Each intron is assigned to a bin. There are 100 bins. Thus there are a hundred score_intron
entry in the spa_parameters file.

    
  	Spa utilities

Associated with the Spa program, some utilities are given. They are mainly perl scripts useful 
for generating the spa_parameter file from a set of fasta sequences of a specific organism. The 
parameters are estimated in a number of steps :
	- First we generate a default parameter file (unbiased parameters) and use them to get a first mapping.
	- From this mapping, we estimate a high error rate parameter and we remap only the high error rate mappings 
	  with the previous parameter file where mismatch_score is replaced by the high error rate estimated.
	- We generate then a new spa_parameters file from all the mappings.
	- Repeat step 1 with the new parameter file,and then 2, 3, to obtain the final parameters file.

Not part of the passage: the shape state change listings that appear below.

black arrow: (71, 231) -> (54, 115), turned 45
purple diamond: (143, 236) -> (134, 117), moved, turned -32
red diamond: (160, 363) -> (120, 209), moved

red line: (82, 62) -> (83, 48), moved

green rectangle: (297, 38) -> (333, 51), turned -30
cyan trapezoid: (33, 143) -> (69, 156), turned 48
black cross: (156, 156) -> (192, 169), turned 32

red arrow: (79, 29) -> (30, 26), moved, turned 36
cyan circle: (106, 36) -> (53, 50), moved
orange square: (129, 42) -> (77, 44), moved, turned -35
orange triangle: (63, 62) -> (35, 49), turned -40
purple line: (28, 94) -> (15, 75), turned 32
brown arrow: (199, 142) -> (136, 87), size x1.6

To perform the estimation, we provide two perl scripts :

*generateParameters.pl* : that produces a spa_parameters file from a mapping or an unbiased spa_parameters file.

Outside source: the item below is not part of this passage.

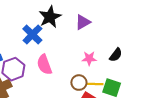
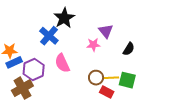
purple triangle: (83, 22) -> (106, 31), moved, turned -35
pink star: (89, 58) -> (93, 45), moved

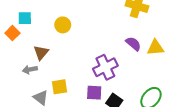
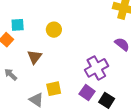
gray arrow: (30, 69) -> (11, 74), moved, turned 56
purple square: (94, 93) -> (87, 93), turned 35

*extractHighERMappings.pl* : that extracs high error rate mappings.

To do the parameter estimation using these two scripts, you can first generate an
unbiased spa_parameters with generateParameters.pl then use this spa_parameters file
to run the first mapping. Using the extractHighERMappings.pl, you will get the high
error rate mappings and the new spa_parameters file to map them. Once the second
mapping is done, merge the two mappings and run the generateParameters script to have
a new spa_parameters file. Repeat the process for the new spa_parameters file to get
the final spa_parameters file.
 
*spa-parse* : Spa generates the result alignment in a machine readable match file. The spa-parse program 
can convert this format into a human readable format similar to Sim4 output format.